Derecho de tanteo del inquilino ante la venta de la vivienda
Uno de los puntos clave, aunque no siempre ampliamente discutido de la LAU, es el derecho de tanteo. Según el artículo 25 de la LAU, si el propietario decide vender una vivienda que está arrendada, el inquilino tiene prioridad para comprarla. Esto significa que, antes de cerrar cualquier acuerdo con un tercero, el propietario debe ofrecer la vivienda al arrendatario en las mismas condiciones.
La ley prevé dos mecanismos: el derecho de tanteo y el derecho de retracto. En el primer caso, el inquilino puede ejercer su derecho durante 30 días naturales después de recibir la notificación formal de venta, en la que deben figurar el precio y las condiciones. Si la notificación no se envía o carece de información esencial, entra en vigor el derecho de retracto. Así, el arrendatario puede adquirir la vivienda una vez realizada la venta, repitiendo las condiciones bajo las que se cerró la operación.
Restricciones y excepciones previstas por la ley
El plazo de validez de la notificación para ejercer el derecho de adquisición preferente está limitado a 180 días desde el momento de su envío. La prioridad del inquilino se mantiene frente a otros interesados, excepto copropietarios o personas cuyo derecho esté registrado en el Registro de la Propiedad antes de la firma del contrato de alquiler.
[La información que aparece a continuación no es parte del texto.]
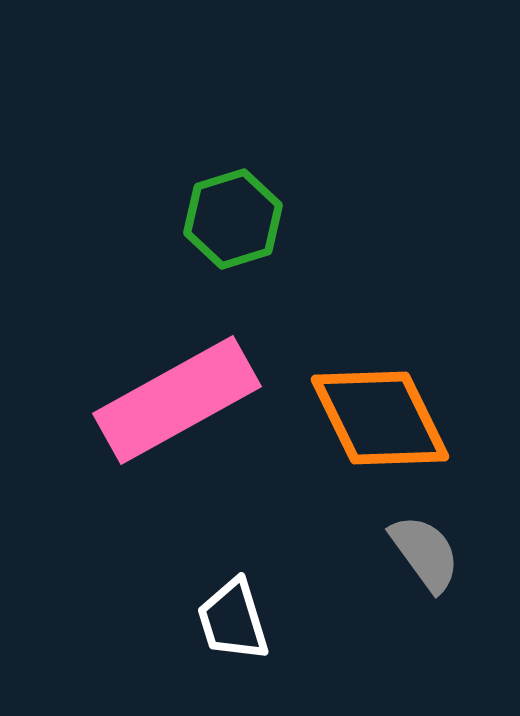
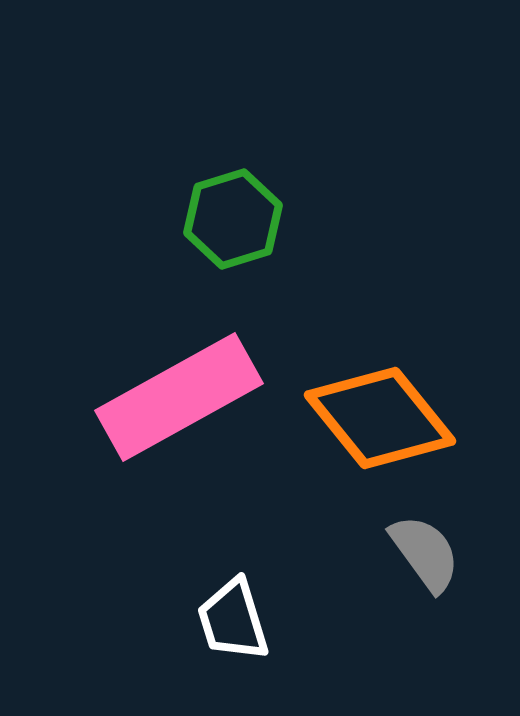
pink rectangle: moved 2 px right, 3 px up
orange diamond: rotated 13 degrees counterclockwise
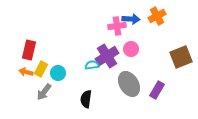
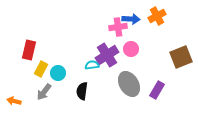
pink cross: moved 1 px right, 1 px down
purple cross: moved 1 px up
orange arrow: moved 12 px left, 29 px down
black semicircle: moved 4 px left, 8 px up
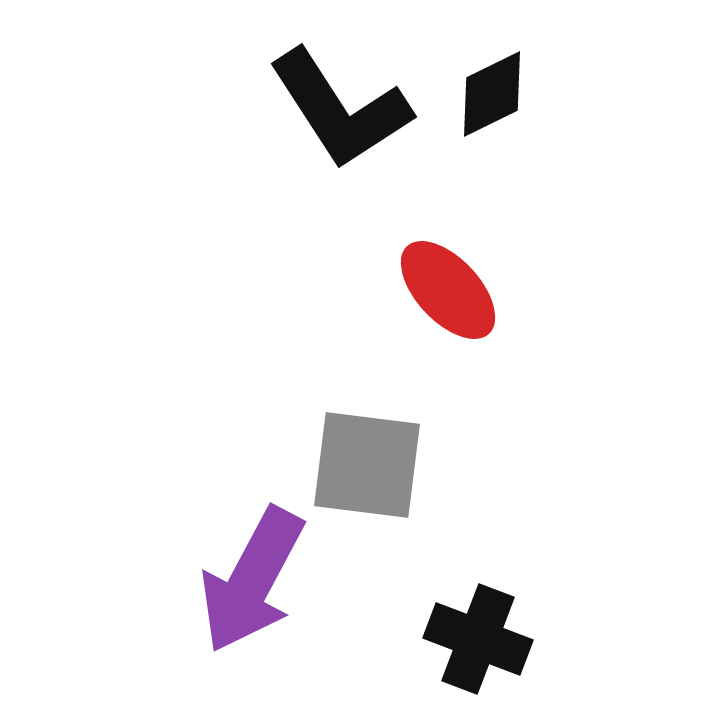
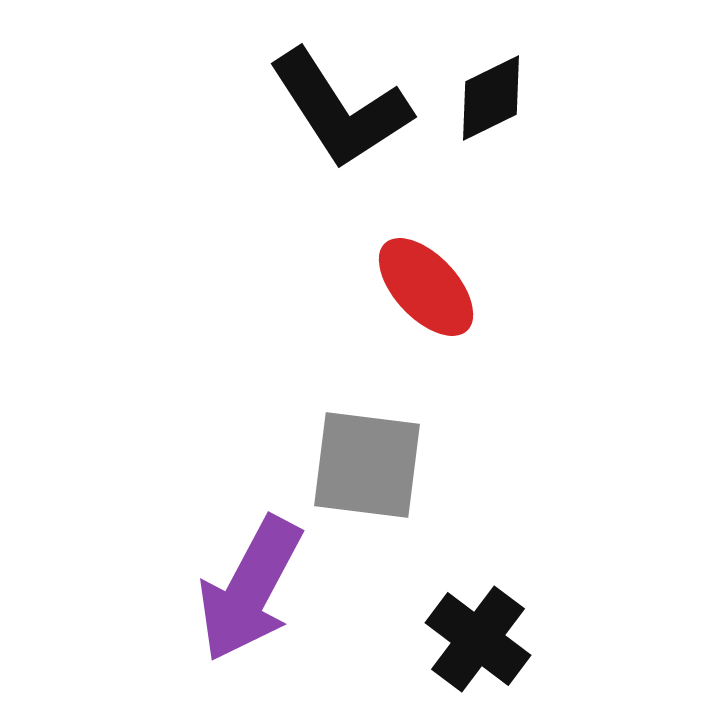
black diamond: moved 1 px left, 4 px down
red ellipse: moved 22 px left, 3 px up
purple arrow: moved 2 px left, 9 px down
black cross: rotated 16 degrees clockwise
Si el propietario vende toda la casa o todos los pisos del edificio, el inquilino no puede ejercer su derecho únicamente sobre una vivienda. En estos casos, la preferencia puede ser otorgada a organismos públicos si están interesados en adquirir la totalidad del inmueble.
Tampoco se permite al inquilino comprar solo la vivienda si el contrato de alquiler incluye anexos, como plazas de garaje o trasteros. En ese caso, la adquisición solo es posible para todo el conjunto en su totalidad.
Para inscribir la compraventa en el Registro de la Propiedad se requiere confirmación de que el inquilino fue notificado conforme a la legislación.
Posibilidad de renunciar al derecho de adquisición preferente
La LAU permite la renuncia del inquilino al derecho de adquisición preferente. El punto ocho del artículo 25 contempla que las partes pueden acordar dicha renuncia. En ese caso, el propietario debe informar al inquilino de su intención de venta con al menos 30 días de antelación a la operación. Esta cláusula es habitual en los contratos, especialmente en regiones con alta rotación de inquilinos.
Los abogados recomiendan revisar cuidadosamente las condiciones del contrato antes de firmar. Renunciar al derecho preferente podría hacer que el arrendatario pierda la oportunidad de adquirir la vivienda en condiciones favorables.